Updated

A Democratic research group is accusing the New Hampshire Republican Party of illegally accepting a $10,000 contribution from a Mississippi Indian tribe in 2002, then concealing half of it because it exceeded the $5,000 cap on contributions for federal races.

Two pro-gambling Indian tribes that were clients of convicted lobbyist Jack Abramoff gave $10,000 each to the state Republican Party shortly before a close U.S. Senate race won by Republican John Sununu, records show.

The party split a $10,000 check from the Mississippi Band of Choctaws between accounts used for federal and state races. Lawyer James Merrill said there was nothing wrong with doing that and the contributions were properly disclosed.

"The party split the money half to the federal account, half to the state account, and the party reported that," Merrill said. "Nothing was hidden."

Michael Gehrke, executive director of Washington-based Senate Majority Project, a nonprofit group that researches the Republican majority, filed a complaint about the Choctaws' contribution with the Federal Election Commission last week. He also said the state GOP might have delayed reporting the donation to avoid embarrassing Sununu, who opposed gambling.

The complaint was the latest salvo in the Democrats' efforts to find out who paid for and who in the national Republican Party knew about an illegal scheme to jam Democratic Party and Manchester firefighters union get-out-the-vote phone lines on Election Day 2002, when Sununu defeated former Democratic Gov. Jeanne Shaheen.

The state GOP "not only arranged and condoned illegal activity in trying to stop New Hampshire citizens from voting in 2002, but did so with the assistance of illegal money," Gehrke's complaint said.

Merrill scoffed.

"To try and make some tie between a check like that and phone-jamming, it's ludicrous," he said.

Merrill said he believes the state GOP also split a $10,000 contribution from the Agua Caliente Band of Cahuilla Indians, of Palm Springs, Calif., between its state and federal accounts. However, he was unsure whether it arrived as a single check. He did not represent the Republicans in 2002.

State party treasurer Robert Scott and the government affairs director for the Agua Caliente Band, Alva Johnson, did not return telephone messages.

News organizations had previously reported the Republican State Committee received $5,000 each from the two tribes and $5,000 from then-House Majority Leader Tom DeLay's political action committee, Americans for a Republican Majority, in the final days before the 2002 election. The phone-jamming operation cost $15,600.

Abramoff, who pleaded guilty in January to influence-peddling, had close ties to DeLay, who faces money-laundering and conspiracy charges involving Texas legislative elections in 2002 and is the target of a federal corruption probe.

National Republican leaders and White House operatives have denied knowing about the New Hampshire phone-jamming scheme, which has led to a civil lawsuit and three criminal convictions. James Tobin, of Bangor, Maine, who in 2002 was regional director of the Republican National Committee and the effort to elect Republican senators, is set to be sentenced in federal court next week. He has asked for a new trial.

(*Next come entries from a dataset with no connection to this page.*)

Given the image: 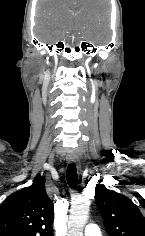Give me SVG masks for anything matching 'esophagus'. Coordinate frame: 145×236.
<instances>
[{"mask_svg": "<svg viewBox=\"0 0 145 236\" xmlns=\"http://www.w3.org/2000/svg\"><path fill=\"white\" fill-rule=\"evenodd\" d=\"M67 161H68V163H70V164H73V163L79 164L78 156H77V154L74 153V152L68 153V155H67Z\"/></svg>", "mask_w": 145, "mask_h": 236, "instance_id": "34e87169", "label": "esophagus"}]
</instances>
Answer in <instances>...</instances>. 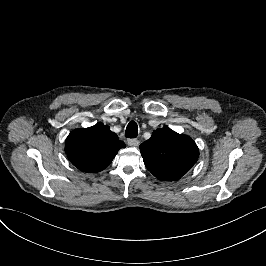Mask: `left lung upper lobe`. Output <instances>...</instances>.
Returning a JSON list of instances; mask_svg holds the SVG:
<instances>
[{"label": "left lung upper lobe", "mask_w": 266, "mask_h": 266, "mask_svg": "<svg viewBox=\"0 0 266 266\" xmlns=\"http://www.w3.org/2000/svg\"><path fill=\"white\" fill-rule=\"evenodd\" d=\"M147 169L163 181L179 180L196 163L199 150L189 136L159 128L140 146Z\"/></svg>", "instance_id": "obj_1"}]
</instances>
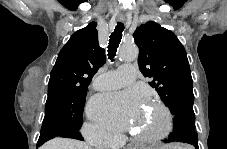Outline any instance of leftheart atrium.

The Senate Majority Project said no one previously realized the state GOP had received $10,000 from the two tribes because the Republicans fudged their reporting on state and federal campaign finance forms.

The Republican Party "took a potentially embarrassing, illegal contribution that should have been reported (and returned) before the election, and changed it into a legal contribution not reportable until after the election," the group said in a news release.

The $10,000 check from the Choctaws was dated Oct. 10, 2002. On campaign finance reports filed Dec. 5 with the FEC and Oct. 30 with the New Hampshire Secretary of State, the state GOP reported receiving $5,000 each on Oct. 28 from the Choctaws and Agua Calientes.

Gehrke said checks are supposed to be deposited within 10 days of receipt, and questioned the lag time in depositing the Choctaws' check.

"Eighteen days in the last four weeks of an election is a long time to have $10,000 ... sitting around," Gehrke said Tuesday.

Paul Twomey, a lawyer for the state Democratic Party, also said the Republicans should have reported receiving $10,000 on the FEC form, then noted that they transferred $5,000 to the state account or returned it to the donor.

"They have to report where they received it and then any disbursements they made from that account, and they didn't, and the effect is to disguise the amount," he said.

"The Indians are innocent victims (or) bystanders of this. I think they were used and abused by Jack Abramoff," he added.

Twomey said the state Democratic Party would ask the secretary of state's office to investigate the state filings.

Merrill declined to address the details of the FEC complaint. However, he told the New Hampshire Union Leader that the Senate Majority Project is a "shadowy" organization that wants to "throw mud at the Republican Party."